We hypothesize that the rarer fluctuations offered in microseconds could be associated with binding events and that the conformational states available are regulated by the presence of zinc. The activation and deactivation of binding capacity of the zinc-binding domain may vary in the presence and absence of zinc, respectively. These rare fluctuations could allow for binding of zinc or protein–-protein interactions, with ubiquitin, for example Cordier et al. (2009).
3.1. RMSF indicates greater flexibility in longer time simulations
The change in protein backbone fluctuations (Figure 1) is consistent with the idea that microsecond simulations sample a greater region of conformational space evidenced by the larger RMS fluctuation. The standard error for the various trajectories is shown, indicating that these are not likely to be chance events.
The most significant difference between the timescales occurs between residues 6 and 16, with the most pronounced area from 6 to 10. Residues 6 and 9 are zinc-binding cysteines on beta sheets separated by a turn. While the bound zinc may be accentuating these larger fluctuations as the binding site alpha carbons have higher fluctuations on average, it is clear that, in general, the protein fluctuations are larger in the long simulations. The RMS fluctuations of the simulations compared to one another show that, despite having the same initial conformation, the longer timescale simulations show greater fluctuations overall.
3.2. Clustering analysis distinguishes short from long timescales
Clustering results vary across the four different time-scales. A quality threshold implementation of clustering built-in to visual molecular dynamics (VMD's) measure command (Heyer, 1999) was used to complete the clustering analysis. An RMSF cut-off distance of 2.2 Å ring was chosen by examining all samples, both together and separate, to find where there was most often the fewest number of unclustered structures for alpha carbons, for example, the point that maximized the clustering of the structures. Structures are clustered based on alpha-carbon RMS distance as compared to the crystal structure, and limited to 50 clusters, with the 51st cluster containing all single-member clusters.
Clustering all of the trajectories concatenated (Figure 2) shows that the long timescales probe a configuration space not evident in the nanosecond regime. All 100,000 frames are included in the clustering analysis of the alpha carbons of NEMO, highlighting changes of the protein backbone. The red vertical lines differentiate time-scales, each 25,000 frames, and the green vertical lines differentiate individual trajectories. The trajectories are ordered by ascending simulation length. The effective step size of each frame varies for the sampled data. Namely, the 15 and 30 ns simulations have a clustering step size of 500 ps, the 1 μs simulations 4 ns, and the 3 μs simulations 12 ns . This clustering shows that there are low-order, novel clusters only appearing in longer simulations. The last 1 μs simulation and the last 3 μs simulation are responsible for the second most populated cluster.

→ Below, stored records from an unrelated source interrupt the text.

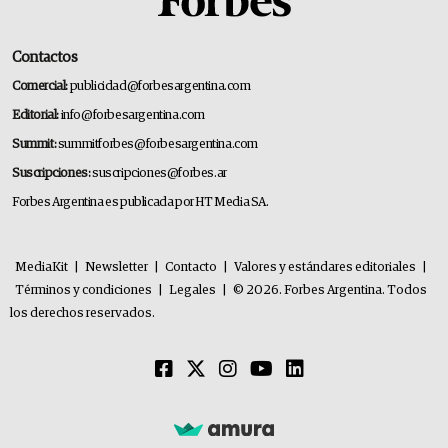
Contactos
Comercial:
publicidad@forbesargentina.com
Editorial:
info@forbesargentina.com
Summit:
summitforbes@forbesargentina.com
Suscripciones:
suscripciones@forbes.ar
Forbes Argentina es publicada por HT Media SA.
MediaKit
|
Newsletter
|
Contacto
|
Valores y estándares editoriales
|
Términos y condiciones
|
Legales
|
© 2026. Forbes Argentina. Todos
los derechos reservados.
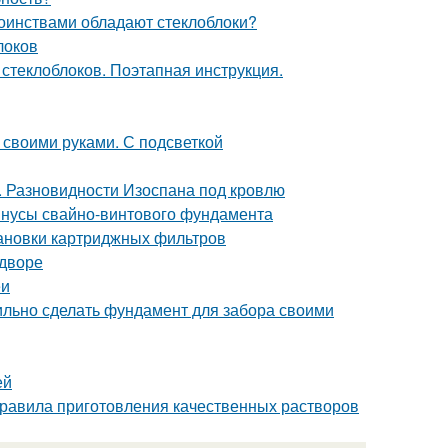
тоинствами обладают стеклоблоки?
локов
 стеклоблоков. Поэтапная инструкция.
 своими руками. С подсветкой
. Разновидности Изоспана под кровлю
инусы свайно-винтового фундамента
тановки картриджных фильтров
 дворе
еи
ильно сделать фундамент для забора своими
ей
правила приготовления качественных растворов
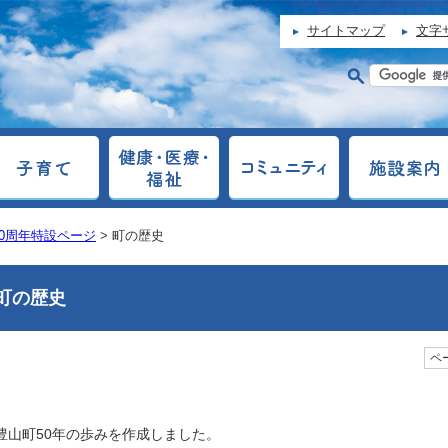
サイトマップ
文字
0周年特設ページ
> 町の歴史
町の歴史
ペー
豊山町50年の歩みを作成しました。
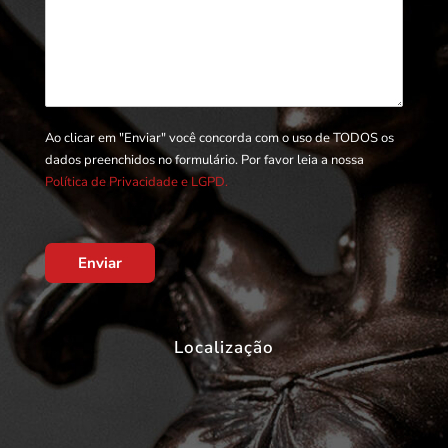
Ao clicar em "Enviar" você concorda com o uso de TODOS os
dados preenchidos no formulário. Por favor leia a nossa
Política de Privacidade e LGPD.
Enviar
Localização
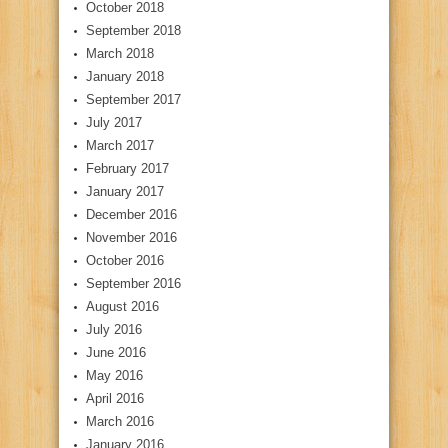
October 2018
September 2018
March 2018
January 2018
September 2017
July 2017
March 2017
February 2017
January 2017
December 2016
November 2016
October 2016
September 2016
August 2016
July 2016
June 2016
May 2016
April 2016
March 2016
January 2016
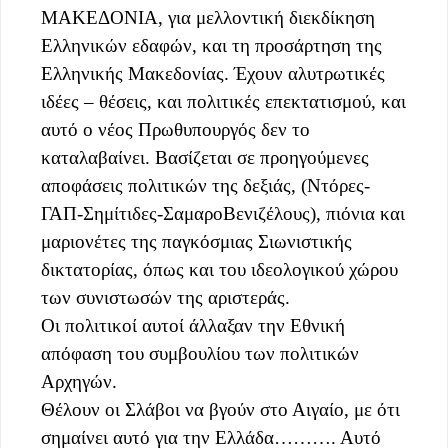
ΜΑΚΕΔΟΝΙΑ, για μελλοντική διεκδίκηση
Ελληνικών εδαφών, και τη προσάρτηση της
Ελληνικής Μακεδονίας. Έχουν αλυτρωτικές
ιδέες – θέσεις, και πολιτικές επεκτατισμού, και
αυτό ο νέος Πρωθυπουργός δεν το
καταλαβαίνει. Βασίζεται σε προηγούμενες
αποφάσεις πολιτικών της δεξιάς, (Ντόρες-
ΓΑΠ-Σημίτιδες-ΣαμαροΒενιζέλους), πιόνια και
μαριονέτες της παγκόσμιας Σιωνιστικής
δικτατορίας, όπως και του ιδεολογικού χώρου
των συνιστωσών της αριστεράς.
Οι πολιτικοί αυτοί άλλαξαν την Εθνική
απόφαση του συμβουλίου των πολιτικών
Αρχηγών.
Θέλουν οι Σλάβοι να βγούν στο Αιγαίο, με ότι
σημαίνει αυτό για την Ελλάδα………. Αυτό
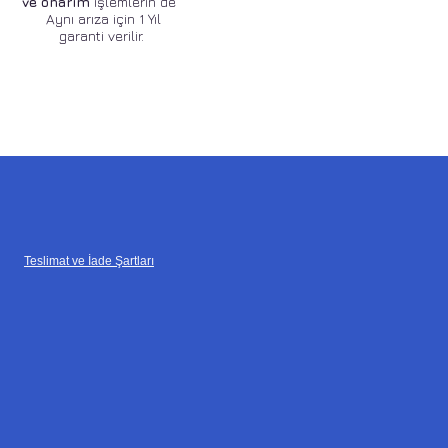
ve onarım
işlemlerin de
Aynı arıza için 1 Yıl
garanti verilir.
Teslimat ve İade Şartları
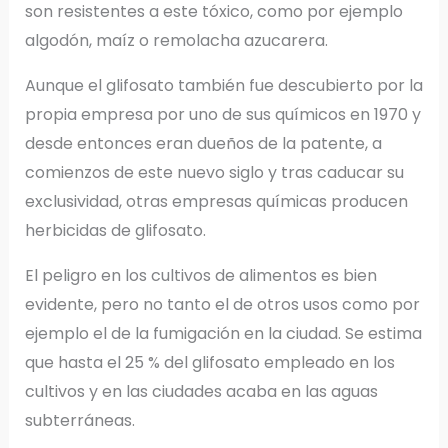
son resistentes a este tóxico, como por ejemplo
algodón, maíz o remolacha azucarera.
Aunque el glifosato también fue descubierto por la
propia empresa por uno de sus químicos en 1970 y
desde entonces eran dueños de la patente, a
comienzos de este nuevo siglo y tras caducar su
exclusividad, otras empresas químicas producen
herbicidas de glifosato.
El peligro en los cultivos de alimentos es bien
evidente, pero no tanto el de otros usos como por
ejemplo el de la fumigación en la ciudad. Se estima
que hasta el 25 % del glifosato empleado en los
cultivos y en las ciudades acaba en las aguas
subterráneas.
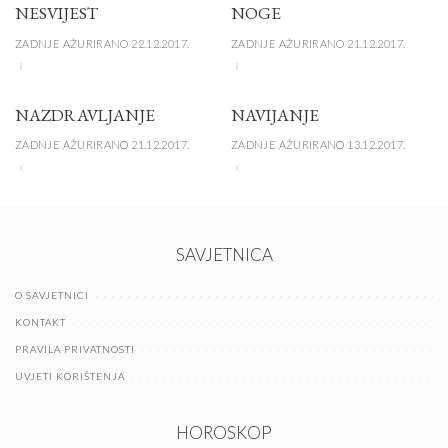
NESVIJEST
NOGE
ZADNJE AŽURIRANO 22.12.2017.
ZADNJE AŽURIRANO 21.12.2017.
NAZDRAVLJANJE
NAVIJANJE
ZADNJE AŽURIRANO 21.12.2017.
ZADNJE AŽURIRANO 13.12.2017.
SAVJETNICA
O SAVJETNICI
KONTAKT
PRAVILA PRIVATNOSTI
UVJETI KORIŠTENJA
HOROSKOP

These structures, despite only occurring in two of the simulations, are responsible for 5% of the cluster populations. Similarly, the third cluster occurs in these two simulations and an additional 3 μs simulation and represents 3.4% of the populations. The lowest order state (first cluster) constitutes 79.4% of the total frames. Long-timescale simulations dominate higher order cluster populations with 83% of structures in clusters 4 and higher. Unique conformations are sampled more often in microsecond-length simulations according to the clustering analysis as shown in Figure 2. It is clear that if dominant conformations are of primary interest, shorter simulations are adequate (Vieira & Degrève, 2009). In fact, they are preferred as the appropriate region of phase space will be well covered with fewer computer resources.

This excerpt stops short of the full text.